Artikel Pablo 2.2019

Der Ehegattenunterhalt ist Ausdruck der ehelichen – auch der nachehelichen – Solidarität. Der wirtschaftlich schwächere Ehegatte hat Anspruch auf finanzielle Unterstützung, Wie schaut es allerdings aus, wenn der unterhaltsbedürftige Ehegatte sich vor oder nach der Trennung einem neuen Partner zuwendet oder der neue Partner sogar Grund für die Trennung war? Zu diesem spannenden Thema haben wir uns mit Rechtsanwalt Matthias Amberg, Fachanwalt für Familien- und Erbrecht getroffen, der uns die wichtigsten Fragen beantwortet.

 

1. Wer hat Anspruch auf Ehegattenunterhalt?

Nach der sog. Additionsmethode wird der Ehegattenunterhalt berechnet, indem das bereinigte Einkommen beider Ehegatten zusammengerechnet und dann durch zwei geteilt wird. Von dem so errechneten Unterhaltsbedarf wird das Einkommen des unterhaltsberechtigten Ehegatten abgezogen, um die Höhe des Unterhaltes zu ermitteln. Konsequenz dieser Berechnungsmethode ist, dass immer der Ehegatte, der weniger Einkommen hat, unterhaltsberechtigt ist.

 

2. Kann man diesen Unterhaltsanspruch auch verlieren?

Wenn die Leistung des Unterhaltes für den Unterhaltsverpflichteten grob unbillig ist, kann er verloren gehen; wir Juristen sprechen dann von einer Verwirkung des Unterhaltes. Die Verwirkungstatbestände sind in § 1579 BGB gesetzlich geregelt. § 1579 BGB stellt ein Überbleibsel des bis 1977 im Eherecht geltenden Verschuldensprinzips dar. Damit sollen im Hinblick auf das jetzt geltende verschuldensunabhängige Zerüttungsprinzip unbillige Ergebnisse verhindert werden. Die bekanntesten Verwirkungsgründe sind die der eheähnlichen Lebensgemeinschaft und des „Ausbruchs aus einer intakten Ehe“. Betont werden muss allerdings, dass die genannten Verwirkungstatbestände nicht zu einer Kontrolle des Ex-Partners führen darf, was immer wieder vergessen wird.

 

3. Führt ein Seitensprung zum Unterhaltsverlust?

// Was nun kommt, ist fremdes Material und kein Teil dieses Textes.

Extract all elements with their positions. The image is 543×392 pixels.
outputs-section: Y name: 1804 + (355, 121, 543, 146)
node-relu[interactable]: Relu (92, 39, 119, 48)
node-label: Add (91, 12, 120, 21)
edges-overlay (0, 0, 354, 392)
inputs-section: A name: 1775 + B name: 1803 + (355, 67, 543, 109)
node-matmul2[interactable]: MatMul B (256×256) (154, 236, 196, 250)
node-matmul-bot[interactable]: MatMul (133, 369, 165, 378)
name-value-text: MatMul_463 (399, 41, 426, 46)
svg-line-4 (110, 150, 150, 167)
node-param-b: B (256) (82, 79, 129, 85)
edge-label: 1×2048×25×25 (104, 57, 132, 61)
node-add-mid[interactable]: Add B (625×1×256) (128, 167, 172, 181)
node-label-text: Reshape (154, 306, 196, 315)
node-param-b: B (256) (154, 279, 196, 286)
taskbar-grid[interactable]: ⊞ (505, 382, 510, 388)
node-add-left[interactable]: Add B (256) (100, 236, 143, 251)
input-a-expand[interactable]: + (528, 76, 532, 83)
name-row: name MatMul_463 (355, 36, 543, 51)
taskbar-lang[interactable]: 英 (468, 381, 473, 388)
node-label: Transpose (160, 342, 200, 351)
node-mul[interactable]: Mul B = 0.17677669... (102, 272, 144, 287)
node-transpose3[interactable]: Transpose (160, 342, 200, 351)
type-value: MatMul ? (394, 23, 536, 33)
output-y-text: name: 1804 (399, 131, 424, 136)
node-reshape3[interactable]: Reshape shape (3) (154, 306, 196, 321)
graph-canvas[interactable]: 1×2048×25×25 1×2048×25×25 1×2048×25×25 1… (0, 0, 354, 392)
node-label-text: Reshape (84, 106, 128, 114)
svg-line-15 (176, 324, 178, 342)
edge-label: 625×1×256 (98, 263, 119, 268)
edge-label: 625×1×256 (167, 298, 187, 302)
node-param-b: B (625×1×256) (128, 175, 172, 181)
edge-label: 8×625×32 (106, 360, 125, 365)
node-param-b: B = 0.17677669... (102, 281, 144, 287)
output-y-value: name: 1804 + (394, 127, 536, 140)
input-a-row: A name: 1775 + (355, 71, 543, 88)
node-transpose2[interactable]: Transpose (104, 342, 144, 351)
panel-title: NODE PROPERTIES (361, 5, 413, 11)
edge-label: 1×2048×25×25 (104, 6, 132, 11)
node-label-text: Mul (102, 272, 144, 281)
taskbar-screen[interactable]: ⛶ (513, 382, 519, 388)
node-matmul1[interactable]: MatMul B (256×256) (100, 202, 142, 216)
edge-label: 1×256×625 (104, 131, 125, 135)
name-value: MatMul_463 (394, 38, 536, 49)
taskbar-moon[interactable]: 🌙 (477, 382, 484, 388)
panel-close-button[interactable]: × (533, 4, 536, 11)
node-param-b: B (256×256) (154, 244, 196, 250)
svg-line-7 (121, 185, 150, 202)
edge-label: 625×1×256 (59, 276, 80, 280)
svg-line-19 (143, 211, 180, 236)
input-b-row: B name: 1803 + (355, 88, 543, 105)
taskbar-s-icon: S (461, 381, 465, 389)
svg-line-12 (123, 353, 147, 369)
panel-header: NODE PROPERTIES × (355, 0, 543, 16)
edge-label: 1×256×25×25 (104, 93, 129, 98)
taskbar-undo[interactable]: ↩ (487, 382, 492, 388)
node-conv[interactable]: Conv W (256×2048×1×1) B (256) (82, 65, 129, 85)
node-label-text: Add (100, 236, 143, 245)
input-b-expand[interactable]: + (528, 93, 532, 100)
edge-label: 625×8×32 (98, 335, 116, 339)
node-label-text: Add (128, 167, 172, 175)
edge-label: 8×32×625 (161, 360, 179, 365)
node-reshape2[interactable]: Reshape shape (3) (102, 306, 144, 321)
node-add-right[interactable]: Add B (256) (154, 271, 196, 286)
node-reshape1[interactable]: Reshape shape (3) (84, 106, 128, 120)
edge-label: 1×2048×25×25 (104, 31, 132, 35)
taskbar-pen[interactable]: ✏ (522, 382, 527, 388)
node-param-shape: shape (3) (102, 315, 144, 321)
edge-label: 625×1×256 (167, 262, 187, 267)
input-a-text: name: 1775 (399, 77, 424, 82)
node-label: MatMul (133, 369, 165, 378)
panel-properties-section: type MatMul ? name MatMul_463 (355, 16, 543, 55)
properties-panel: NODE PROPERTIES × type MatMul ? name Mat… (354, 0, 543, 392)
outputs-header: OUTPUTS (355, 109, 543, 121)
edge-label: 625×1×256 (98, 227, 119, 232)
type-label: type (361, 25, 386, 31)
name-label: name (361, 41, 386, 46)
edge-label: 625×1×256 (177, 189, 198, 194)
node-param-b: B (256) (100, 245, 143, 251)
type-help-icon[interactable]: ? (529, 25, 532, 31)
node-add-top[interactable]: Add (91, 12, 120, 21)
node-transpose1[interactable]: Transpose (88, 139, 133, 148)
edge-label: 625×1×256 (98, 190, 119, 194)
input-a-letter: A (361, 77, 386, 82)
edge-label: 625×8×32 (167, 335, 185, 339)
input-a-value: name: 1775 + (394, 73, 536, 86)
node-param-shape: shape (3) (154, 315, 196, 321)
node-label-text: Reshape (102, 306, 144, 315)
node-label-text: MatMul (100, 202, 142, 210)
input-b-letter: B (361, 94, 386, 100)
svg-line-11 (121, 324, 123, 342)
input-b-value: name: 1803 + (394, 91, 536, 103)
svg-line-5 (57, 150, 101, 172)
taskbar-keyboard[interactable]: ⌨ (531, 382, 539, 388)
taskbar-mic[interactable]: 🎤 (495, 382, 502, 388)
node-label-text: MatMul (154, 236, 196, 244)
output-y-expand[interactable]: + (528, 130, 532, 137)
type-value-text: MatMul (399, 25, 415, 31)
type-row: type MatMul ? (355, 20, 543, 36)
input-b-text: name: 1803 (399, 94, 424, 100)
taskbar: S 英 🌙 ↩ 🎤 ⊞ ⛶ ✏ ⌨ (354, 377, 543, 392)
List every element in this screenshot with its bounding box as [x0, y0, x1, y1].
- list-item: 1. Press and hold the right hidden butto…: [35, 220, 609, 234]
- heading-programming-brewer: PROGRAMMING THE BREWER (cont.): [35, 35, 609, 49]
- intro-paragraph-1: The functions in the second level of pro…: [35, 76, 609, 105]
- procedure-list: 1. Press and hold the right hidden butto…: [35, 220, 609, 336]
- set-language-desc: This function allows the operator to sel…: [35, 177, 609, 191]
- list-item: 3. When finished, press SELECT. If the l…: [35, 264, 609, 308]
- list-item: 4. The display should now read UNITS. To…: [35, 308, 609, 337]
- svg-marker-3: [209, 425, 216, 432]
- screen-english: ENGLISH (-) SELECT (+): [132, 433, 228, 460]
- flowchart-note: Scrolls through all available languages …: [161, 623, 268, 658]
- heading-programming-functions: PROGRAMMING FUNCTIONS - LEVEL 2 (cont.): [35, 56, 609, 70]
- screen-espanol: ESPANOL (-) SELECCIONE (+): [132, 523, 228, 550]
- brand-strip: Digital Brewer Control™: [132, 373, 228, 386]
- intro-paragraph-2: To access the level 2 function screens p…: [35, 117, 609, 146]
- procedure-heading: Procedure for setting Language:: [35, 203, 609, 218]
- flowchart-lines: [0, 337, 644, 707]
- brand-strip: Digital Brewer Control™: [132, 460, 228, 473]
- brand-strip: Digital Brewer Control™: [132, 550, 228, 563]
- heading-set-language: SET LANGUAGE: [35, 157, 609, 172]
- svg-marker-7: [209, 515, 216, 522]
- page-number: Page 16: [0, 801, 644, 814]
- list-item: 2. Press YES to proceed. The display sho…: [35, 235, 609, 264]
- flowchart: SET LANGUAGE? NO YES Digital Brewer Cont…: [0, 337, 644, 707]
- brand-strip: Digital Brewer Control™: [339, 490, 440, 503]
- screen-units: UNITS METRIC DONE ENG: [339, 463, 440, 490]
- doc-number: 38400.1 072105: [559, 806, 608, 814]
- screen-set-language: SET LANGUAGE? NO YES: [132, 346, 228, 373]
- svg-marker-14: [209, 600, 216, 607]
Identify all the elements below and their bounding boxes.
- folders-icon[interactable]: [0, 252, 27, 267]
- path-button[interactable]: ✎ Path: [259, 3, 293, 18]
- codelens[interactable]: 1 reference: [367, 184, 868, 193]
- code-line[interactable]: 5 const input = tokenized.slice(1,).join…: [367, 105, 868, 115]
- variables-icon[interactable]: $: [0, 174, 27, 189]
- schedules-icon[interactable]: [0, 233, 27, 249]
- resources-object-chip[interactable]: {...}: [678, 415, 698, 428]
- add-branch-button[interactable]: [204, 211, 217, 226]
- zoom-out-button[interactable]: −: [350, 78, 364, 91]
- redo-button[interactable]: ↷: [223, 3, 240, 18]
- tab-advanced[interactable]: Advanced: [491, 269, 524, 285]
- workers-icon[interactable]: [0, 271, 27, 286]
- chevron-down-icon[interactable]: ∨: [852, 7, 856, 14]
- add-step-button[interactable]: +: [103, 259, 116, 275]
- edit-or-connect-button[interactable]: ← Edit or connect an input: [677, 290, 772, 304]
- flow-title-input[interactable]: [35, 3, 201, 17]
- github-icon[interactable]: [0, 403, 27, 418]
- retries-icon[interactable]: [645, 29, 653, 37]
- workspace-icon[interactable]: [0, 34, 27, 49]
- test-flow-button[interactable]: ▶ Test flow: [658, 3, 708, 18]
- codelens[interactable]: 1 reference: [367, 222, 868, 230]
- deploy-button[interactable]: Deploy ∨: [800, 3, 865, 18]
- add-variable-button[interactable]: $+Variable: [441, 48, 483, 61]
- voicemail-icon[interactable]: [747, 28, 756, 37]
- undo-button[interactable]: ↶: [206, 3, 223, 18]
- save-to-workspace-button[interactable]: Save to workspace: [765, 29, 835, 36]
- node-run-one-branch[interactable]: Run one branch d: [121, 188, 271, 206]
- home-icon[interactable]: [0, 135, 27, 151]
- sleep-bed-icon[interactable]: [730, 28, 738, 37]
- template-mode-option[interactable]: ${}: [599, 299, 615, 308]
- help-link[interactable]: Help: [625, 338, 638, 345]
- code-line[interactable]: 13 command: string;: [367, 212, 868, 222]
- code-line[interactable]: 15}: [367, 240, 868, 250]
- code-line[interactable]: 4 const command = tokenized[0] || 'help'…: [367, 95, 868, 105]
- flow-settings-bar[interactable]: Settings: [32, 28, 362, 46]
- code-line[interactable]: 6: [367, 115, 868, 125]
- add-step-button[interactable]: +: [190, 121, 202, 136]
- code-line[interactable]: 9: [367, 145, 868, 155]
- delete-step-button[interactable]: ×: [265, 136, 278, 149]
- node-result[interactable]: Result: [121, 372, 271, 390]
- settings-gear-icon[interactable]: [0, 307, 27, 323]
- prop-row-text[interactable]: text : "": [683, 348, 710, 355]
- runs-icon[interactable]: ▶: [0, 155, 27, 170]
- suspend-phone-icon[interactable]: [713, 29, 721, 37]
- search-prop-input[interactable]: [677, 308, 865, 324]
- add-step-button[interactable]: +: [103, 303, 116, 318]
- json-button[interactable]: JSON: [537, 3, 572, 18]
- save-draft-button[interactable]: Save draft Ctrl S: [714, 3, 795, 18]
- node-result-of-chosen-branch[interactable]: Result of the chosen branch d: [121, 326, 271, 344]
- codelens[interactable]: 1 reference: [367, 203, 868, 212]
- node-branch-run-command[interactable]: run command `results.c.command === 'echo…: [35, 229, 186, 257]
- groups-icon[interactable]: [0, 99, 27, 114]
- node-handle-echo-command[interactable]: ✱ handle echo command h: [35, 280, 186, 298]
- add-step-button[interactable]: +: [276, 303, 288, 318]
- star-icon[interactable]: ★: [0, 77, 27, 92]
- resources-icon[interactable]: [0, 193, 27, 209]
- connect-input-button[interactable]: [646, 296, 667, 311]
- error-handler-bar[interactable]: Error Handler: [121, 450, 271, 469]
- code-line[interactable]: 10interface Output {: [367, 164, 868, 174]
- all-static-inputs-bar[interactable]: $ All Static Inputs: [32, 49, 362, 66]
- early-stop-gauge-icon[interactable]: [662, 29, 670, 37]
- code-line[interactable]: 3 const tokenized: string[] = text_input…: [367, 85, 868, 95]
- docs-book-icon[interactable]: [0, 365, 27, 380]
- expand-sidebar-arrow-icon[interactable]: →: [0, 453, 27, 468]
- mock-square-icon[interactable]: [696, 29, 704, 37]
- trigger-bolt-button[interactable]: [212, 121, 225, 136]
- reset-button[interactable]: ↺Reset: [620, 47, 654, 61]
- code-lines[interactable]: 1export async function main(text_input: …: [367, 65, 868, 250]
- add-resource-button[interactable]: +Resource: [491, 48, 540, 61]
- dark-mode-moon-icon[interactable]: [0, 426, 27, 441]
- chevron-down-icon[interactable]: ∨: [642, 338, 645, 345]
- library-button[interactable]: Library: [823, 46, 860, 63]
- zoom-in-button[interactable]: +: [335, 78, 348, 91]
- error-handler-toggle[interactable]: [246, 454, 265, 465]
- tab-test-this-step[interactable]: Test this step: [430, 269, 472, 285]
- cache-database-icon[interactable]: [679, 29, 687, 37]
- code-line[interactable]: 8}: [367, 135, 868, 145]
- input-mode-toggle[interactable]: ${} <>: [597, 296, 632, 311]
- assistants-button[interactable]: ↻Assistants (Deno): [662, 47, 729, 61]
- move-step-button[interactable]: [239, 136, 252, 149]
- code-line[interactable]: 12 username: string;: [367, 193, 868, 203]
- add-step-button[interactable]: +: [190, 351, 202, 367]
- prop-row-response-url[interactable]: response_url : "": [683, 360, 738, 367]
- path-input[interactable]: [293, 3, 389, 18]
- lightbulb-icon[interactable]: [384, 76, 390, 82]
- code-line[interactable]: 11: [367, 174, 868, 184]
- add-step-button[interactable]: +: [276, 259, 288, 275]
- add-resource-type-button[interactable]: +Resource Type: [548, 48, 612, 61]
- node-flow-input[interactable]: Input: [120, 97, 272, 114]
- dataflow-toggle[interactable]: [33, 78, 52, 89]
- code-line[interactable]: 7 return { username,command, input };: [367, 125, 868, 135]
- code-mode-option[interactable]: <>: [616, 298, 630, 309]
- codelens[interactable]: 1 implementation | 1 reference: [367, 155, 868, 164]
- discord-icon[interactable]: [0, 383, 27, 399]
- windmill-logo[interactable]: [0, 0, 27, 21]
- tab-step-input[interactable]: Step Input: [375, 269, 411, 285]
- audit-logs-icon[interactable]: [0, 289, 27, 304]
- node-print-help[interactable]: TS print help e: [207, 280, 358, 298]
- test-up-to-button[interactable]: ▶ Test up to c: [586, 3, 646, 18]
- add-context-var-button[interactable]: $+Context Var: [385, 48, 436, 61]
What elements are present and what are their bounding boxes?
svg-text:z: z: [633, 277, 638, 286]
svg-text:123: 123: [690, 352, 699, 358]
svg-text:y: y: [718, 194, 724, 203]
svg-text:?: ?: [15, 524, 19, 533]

Das ist eine spannende Frage, über die wir Anwälte oft streiten. Nach der Rechtsprechung kann ein Unterhaltsanspruch bei Verstößen gegen die eheliche Treuepflicht verloren gehen, wenn es dadurch zum Scheitern der Ehe kam. Befand sich die Ehe jedoch bereits vor dem Seitensprung in einer Krise, führt die Zuwendung zu einem neuen Partner  für sich allein noch nicht zum Verlust des Unterhaltsanspruchs. Der häufig erhobene Vorwurf, der Ehepartner sei aus einer »intakten Ehe ausgebrochen«, kann schon nicht passen. Denn der Ausbruch selbst zeigt ja, dass die Ehe nicht »intakt« gewesen sein kann. Meistens haben beide Ehegatten Verantwortung für die Ehekrise, die letztendlich zur Trennung führt. Die Verwirkung des Unterhaltes erfordert jedoch ein schwerwiegendes einseitiges Fehlverhalten; dies liegt bei einem Seitensprung in der Regel nicht vor.

 

4. Wie schaut es mit einer längeren Beziehung aus?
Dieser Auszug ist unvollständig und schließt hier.